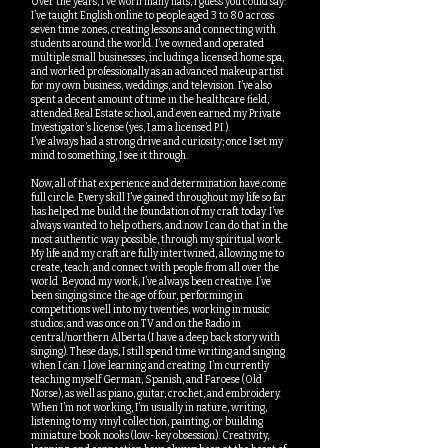
Over the years, I’ve worn many hats, I guess you could say:
I’ve taught English online to people aged 3 to 80 across
seven time zones, creating lessons and connecting with
students around the world. I’ve owned and operated
multiple small businesses, including a licensed home spa,
and worked professionally as an advanced makeup artist
for my own business, weddings, and television. I’ve also
spent a decent amount of time in the healthcare field,
attended Real Estate school, and even earned my Private
Investigator’s license (yes, I am a licensed P.I.).
I’ve always had a strong drive and curiosity; once I set my
mind to something, I see it through.
Now, all of that experience and determination have come
full circle. Every skill I’ve gained throughout my life so far
has helped me build the foundation of my craft today. I’ve
always wanted to help others, and now I can do that in the
most authentic way possible, through my spiritual work.
My life and my craft are fully intertwined, allowing me to
create, teach, and connect with people from all over the
world. Beyond my work, I’ve always been creative. I’ve
been singing since the age of four, performing in
competitions well into my twenties, working in music
studios, and was once on TV and on the Radio in
central/northern Alberta (I have a deep back story with
singing). These days, I still spend time writing and singing
when I can. I love learning and creating. I’m currently
teaching myself German, Spanish, and Faroese (Old
Norse), as well as piano, guitar, crochet, and embroidery.
When I’m not working, I’m usually in nature, writing,
listening to my vinyl collection, painting, or building
miniature book nooks (low-key obsession). Creativity,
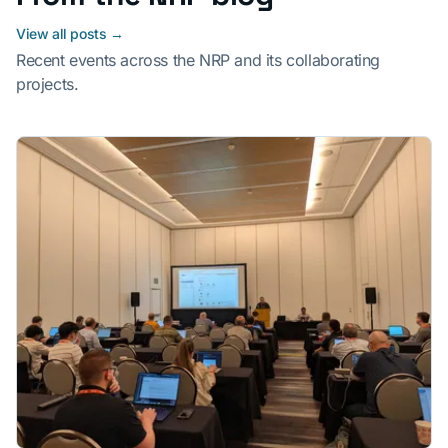
View all posts →
Recent events across the NRP and its collaborating
projects.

---

- [WHAT THE TASK ASKS]:
Lines of the material may hold the string "craft". Copy each one that does.

- [OUTPUT FOR THIS EXERCISE]:
has helped me build the foundation of my craft today. I’ve
My life and my craft are fully intertwined, allowing me to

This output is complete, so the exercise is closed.